Berawal dari pertanyaan sederhana: Apa yang biasa kau lakukan ketika sedang bosan dan butuh penyegaran yang menyehatkan?
sumber |
Langit, yang ada di atas kepala manusia, menjadi atap naungan bagi bangun kehidupan. Ia tergambar sebagai perwujudan harapan dan impian manusia. Bung Karno pun mengisyaratkan hal senada dalam kata-katanya yang terkenal sebagai motto penyemangat, terutama di lembaga-lembaga kursus,
"Gantungkan cita-citamu setinggi langit."
Penulis sendiri tidak yakin, sejak kapan 'atas' diidentikkan dengan 'kebaikan'.
sumber |
Sementara bumi, yang berada di bawah tapak kaki manusia, menjadi fondasi kekuatan bagi bangun kehidupan. Ia tergambar sebagai perwujudan prinsip dan perjuangan, entah tergambar oleh siapa.
Penulis mendapati satu hal menarik, bahwa meskipun secara posisi mereka berada di dua sisi yang berlawanan, keduanya tidak dimaknai secara berlawanan. Terutama ketika kita sampai ke masalah pemaknaan yang telah disampaikan sebelumnya.

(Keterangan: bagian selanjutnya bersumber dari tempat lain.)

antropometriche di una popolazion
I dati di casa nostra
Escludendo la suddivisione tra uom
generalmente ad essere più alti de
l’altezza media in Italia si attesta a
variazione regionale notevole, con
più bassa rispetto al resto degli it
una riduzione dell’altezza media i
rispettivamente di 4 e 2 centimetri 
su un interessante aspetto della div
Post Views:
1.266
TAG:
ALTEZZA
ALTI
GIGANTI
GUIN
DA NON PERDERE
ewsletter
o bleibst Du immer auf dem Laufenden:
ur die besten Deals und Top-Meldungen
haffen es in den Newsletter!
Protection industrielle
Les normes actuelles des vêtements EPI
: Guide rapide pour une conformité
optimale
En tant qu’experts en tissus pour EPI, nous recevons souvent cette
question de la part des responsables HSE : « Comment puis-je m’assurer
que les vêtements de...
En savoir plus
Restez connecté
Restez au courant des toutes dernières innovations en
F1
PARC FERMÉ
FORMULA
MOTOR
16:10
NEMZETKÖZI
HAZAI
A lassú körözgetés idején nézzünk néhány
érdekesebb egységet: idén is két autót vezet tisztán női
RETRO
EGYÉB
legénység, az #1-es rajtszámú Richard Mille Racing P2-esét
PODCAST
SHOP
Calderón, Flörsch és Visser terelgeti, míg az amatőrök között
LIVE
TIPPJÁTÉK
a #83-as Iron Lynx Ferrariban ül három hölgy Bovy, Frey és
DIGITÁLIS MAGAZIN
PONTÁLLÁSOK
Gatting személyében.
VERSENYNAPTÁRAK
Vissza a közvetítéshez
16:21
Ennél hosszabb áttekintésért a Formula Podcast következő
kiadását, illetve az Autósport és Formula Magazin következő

Ketika bicara masalah impian yang diwakili dengan wujud langit, biasanya orang akan sampai pada kesimpulan bahwa menggapai impian harus dibarengi perjuangan yang sungguh-sungguh; sementara perjuangan diwakili oleh wujud bumi. Secara tersirat, keduanya tak boleh dipisahkan begitu saja oleh manusia. Mungkin penulis akan mengutip ulang kutipan diatas, dengan modifikasi tentunya:
"Kau bebas untuk menggantungkan cita-citamu setinggi langit, tetapi jangan lupa berpijak pada bumi."Karena atas dasar prinsip dan perjuangan, kita menjejak menuju impian dan harapan.
Karena yang di atas takkan bisa diraih, jika kita terlupa akan apa yang ada di bawah.
Karena langit dan bumi bersatu dalam satu kesatuan, beserta kita semua di dalamnya. Bayangkan jika langit dan bumi bertengkar hanya karena mereka berbeda. Apakah manusia akan bisa bertahan?